Sometimes, it is time for a bit of R&R. That doesn’t happen so much around here, and certainly won’t happen until the garden is back under control, but I confess I took an afternoon off. Yes, really. Five weeks of marking is now over and I can begin to get outside to sort out what remains of my potager. Of course, now it is 32°C and I can only go out in the morning unless I fancy passing out from the heat. Oh well.
By the time we got to the plan d’eau at St Yrieix, it was pretty deserted. I often plan to arrive places at lunchtime, knowing full well that the French contingent will have gone home for their lunch and I will be able to nab a good spot. We have a couple of favoured places – usually around a tree so we can get some shade. It’s weird. I spend all year waiting for warm weather, then, when it gets here, I spend all my time hiding from the sun and searching for shade.
The early mornings have become frantic with my attempts to do ten things at once; it’s the best time for gardening, for watering, for weeding. It’s also cool enough to walk the dogs. But it’s also when I’m most alert and can manage to work. I need three of me.
I have been busy sorting out a new logo for my business… had finally narrowed it down to one choice after consultation with several people.
What do you think?
My last logo was something I did back in 2007 and was showing its age. Next up will be a redesign of my bills and ‘with compliments’ slips. I’ve already swapped my logo on my facebook business page. Feel free to hop over and like the page if you are interested in all things bookish, wordy or writerly. I have to say, I am very lucky in that I tend to get clients without much marketing at all. But that doesn’t mean I can rest on my marketing laurels. Oh no. Onwards and upwards. I do GCSE webinars in February through to May, but this time, I think I’m going to record them and market them professionally. It means upgrading my hardware so I can record podcasts and getting better screen capture materials, but I’ve always liked that side of things. I am not a technophobe. Luckily, I did a lot of work with audacity back in the day, and it’s still highly recommended. Once, we used it to record the opening of Macbeth, with all the kids recording themselves as witches then playing around with repeats and different effects, then putting it to a soundtrack and adding it to PowerPoint. We used it as a backdrop in the drama theatre and I have to say I was overwhelmed by the effects. Some of the kids had gone for very Blair Witchy kind of films and photographs and their audacity stuff was completely amazing.

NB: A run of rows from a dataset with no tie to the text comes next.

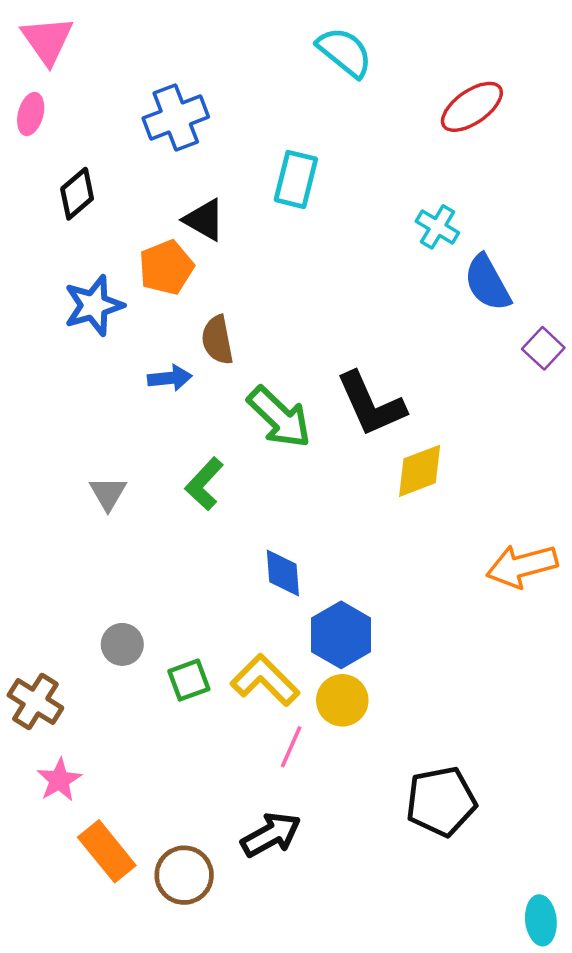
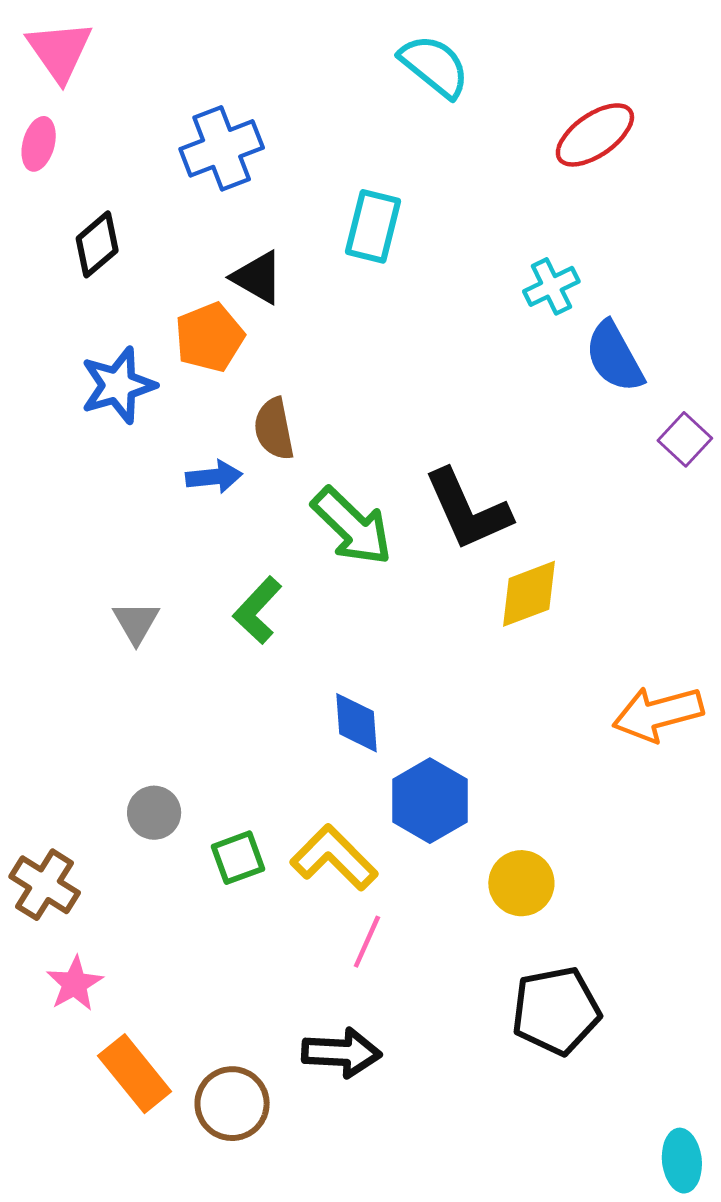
cyan cross: (437, 227) -> (551, 286), turned 33
yellow circle: (342, 700) -> (521, 883), moved
black arrow: (271, 835) -> (341, 1053), turned 32

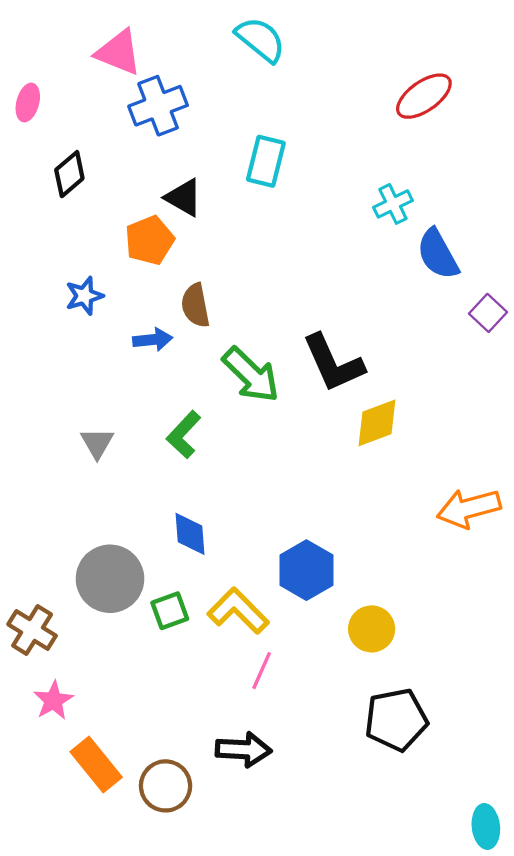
pink triangle: (60, 51) -> (119, 52), moved, turned -33
cyan semicircle: (434, 66) -> (261, 40), moved
blue star: (118, 385) -> (84, 296), moved, size x0.7
blue diamond: (356, 723) -> (190, 534), moved
gray circle: (154, 813) -> (110, 579), size x1.8

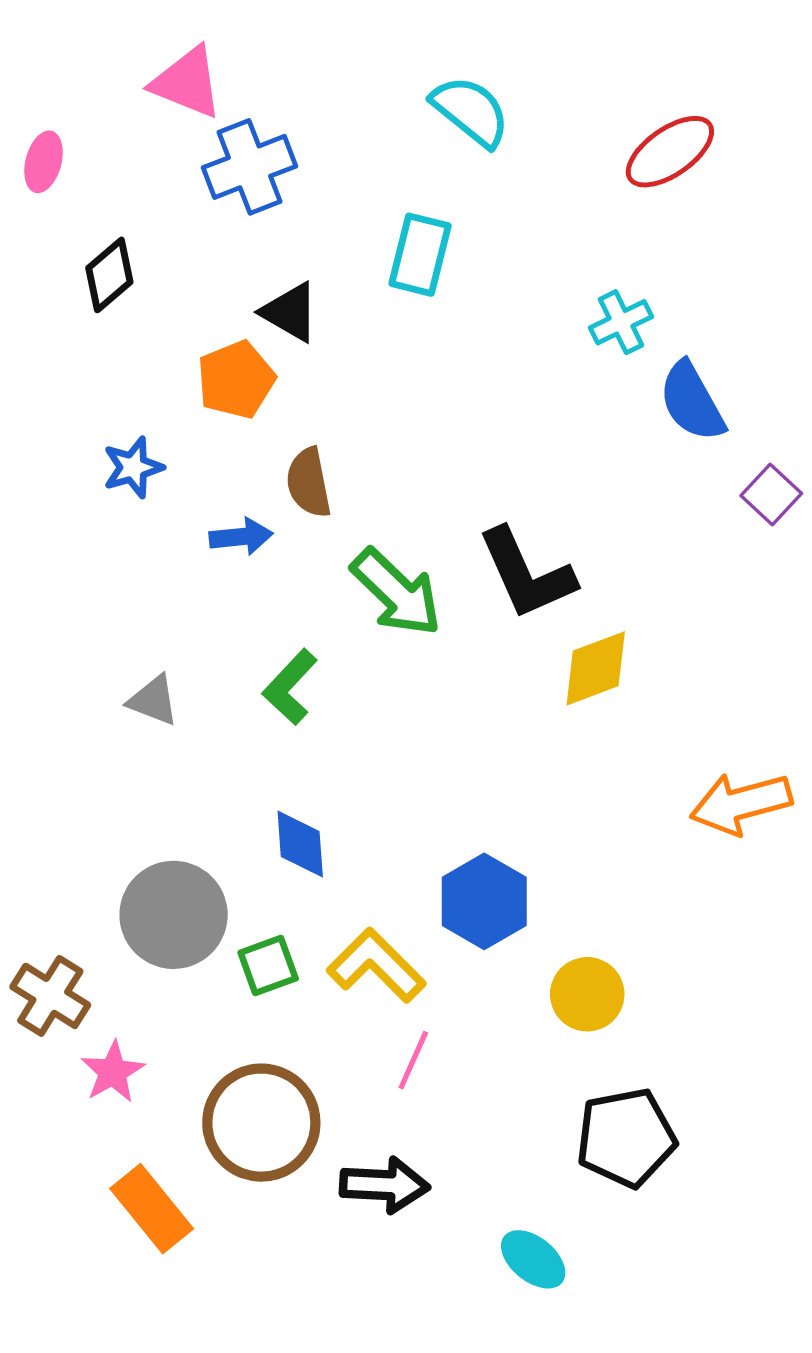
cyan semicircle: (261, 40) -> (471, 111), moved
gray triangle: (97, 443) -> (153, 700), turned -39
pink star: (53, 700) -> (113, 1072), moved
brown circle: (166, 786) -> (261, 1123), moved, size x1.4
cyan ellipse: (486, 826) -> (533, 1259), moved, turned -45

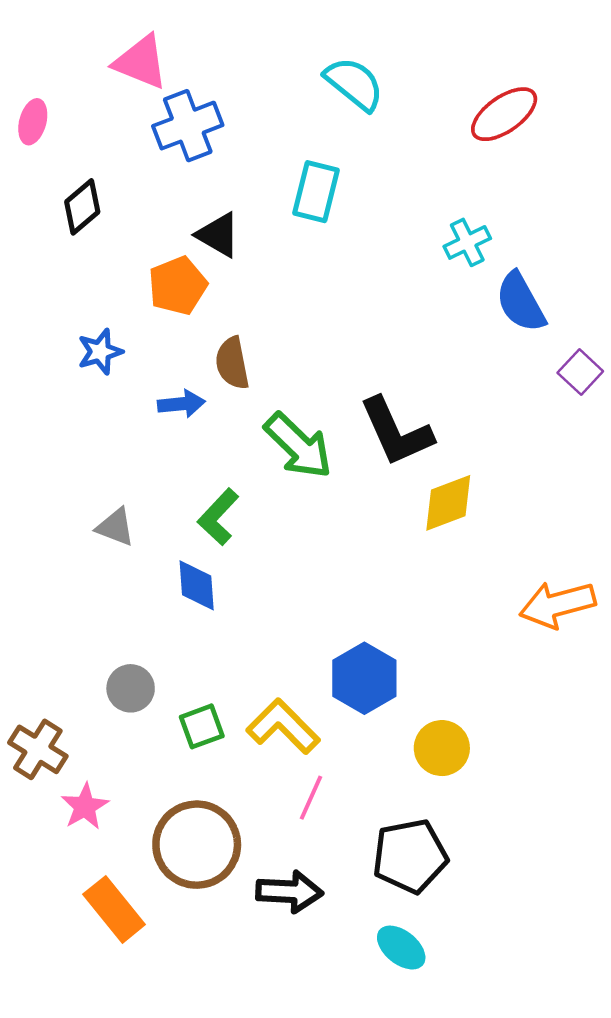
blue diamond: (300, 844) -> (197, 585), moved
gray circle: (174, 915) -> (131, 688), size x0.6
black pentagon: (626, 1138) -> (410, 856), moved

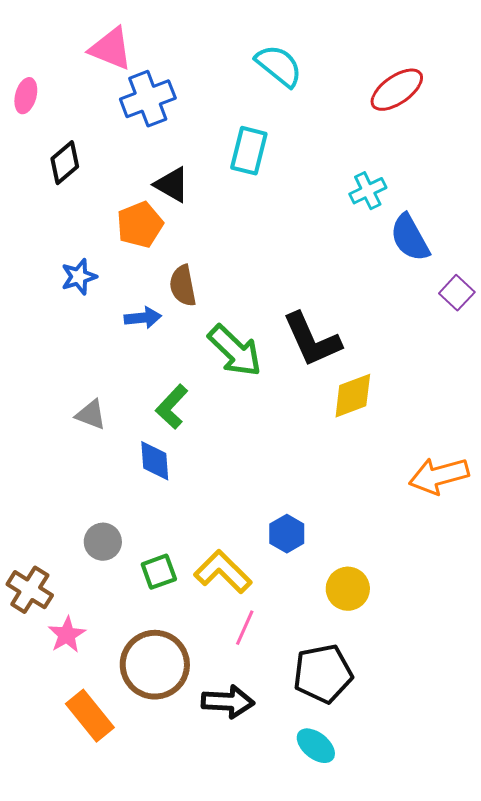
blue hexagon: (364, 678) -> (287, 534), size x0.7

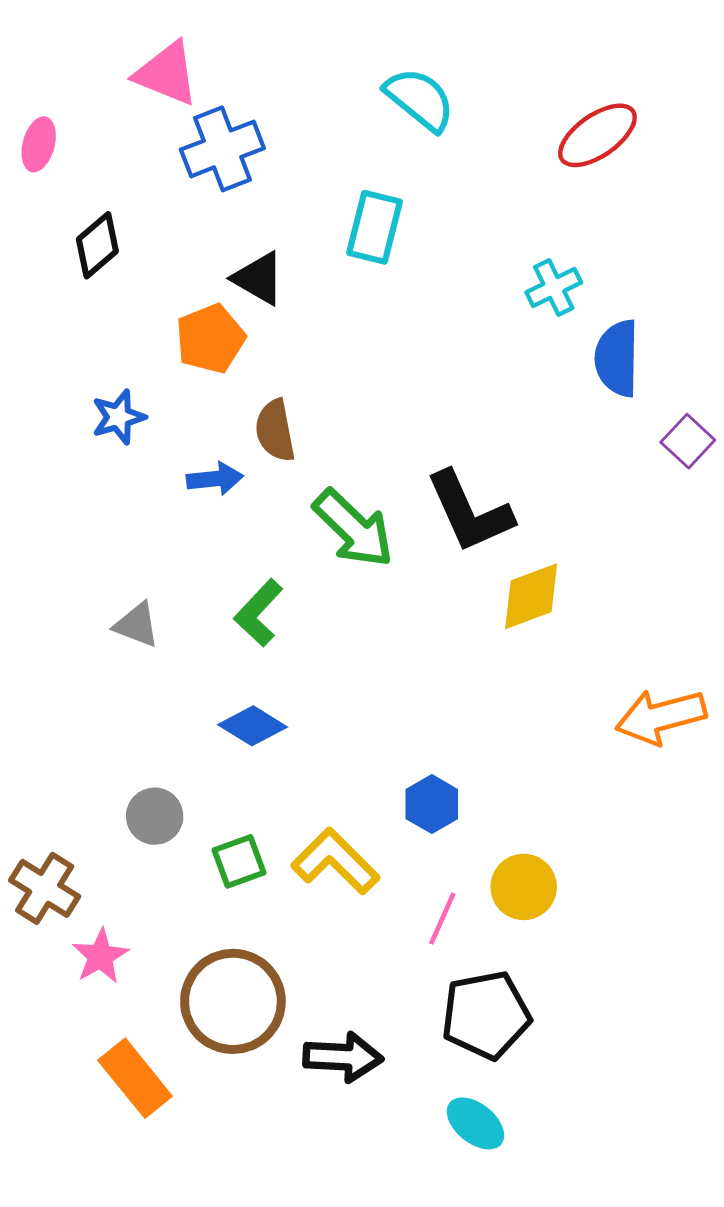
blue semicircle: (410, 238) -> (617, 358), turned 30
blue diamond: (155, 461) -> (253, 726), moved, turned -54
pink line: (245, 628) -> (442, 919), moved

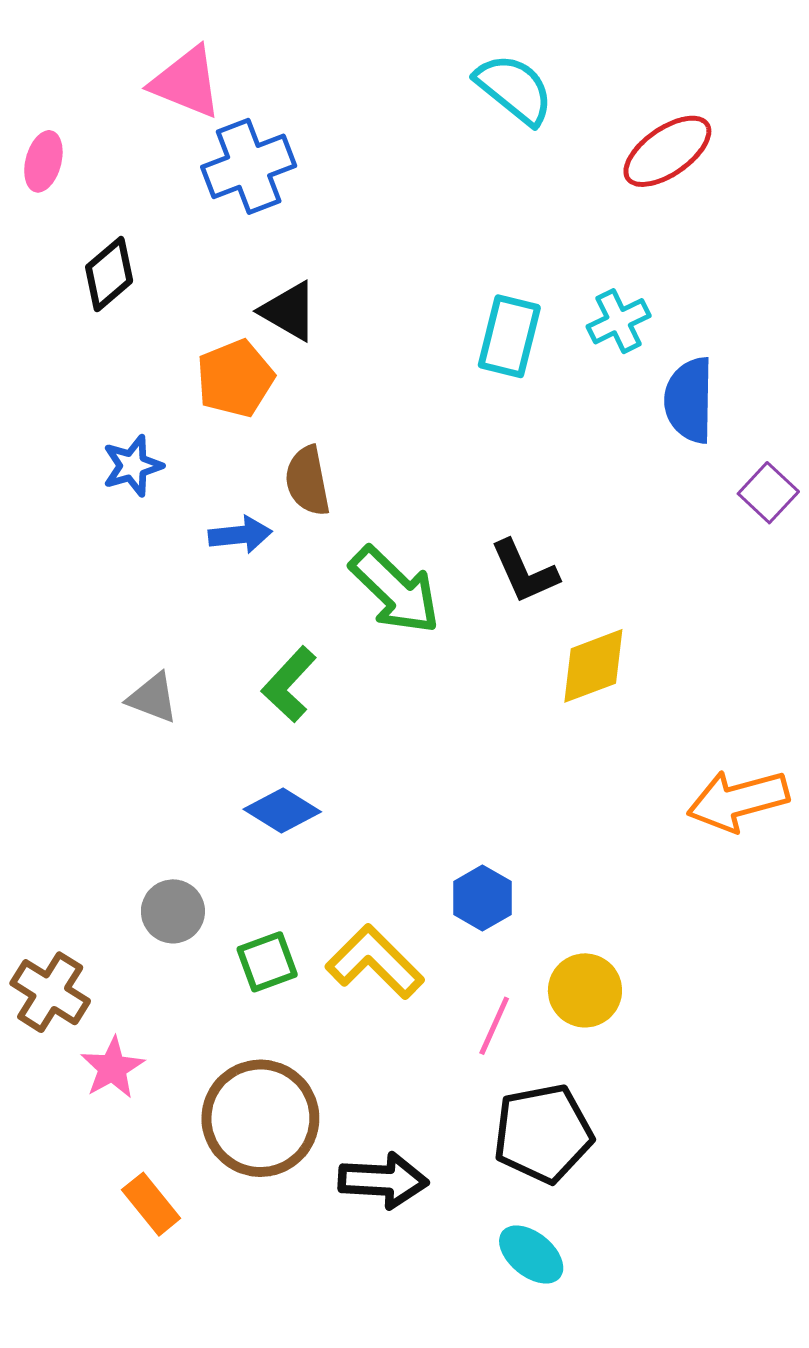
cyan semicircle: (420, 99) -> (514, 89), moved
cyan rectangle: (375, 227) -> (509, 336), moved
black L-shape: (469, 512) -> (524, 572), size x0.7
orange rectangle: (135, 1078) -> (151, 1204), size x0.7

Most of the time, kids have this innocent ability to be able to take software and do things with it that you would never have dreamed could be done. They go so much further than you ever thought they could, and often, they have an instinctive ability to know what’s effective, what works and what doesn’t. Maybe I should employ a group of 13 year olds to record my webinars for me?
Right, back to the grindstone. Some of us have work to do!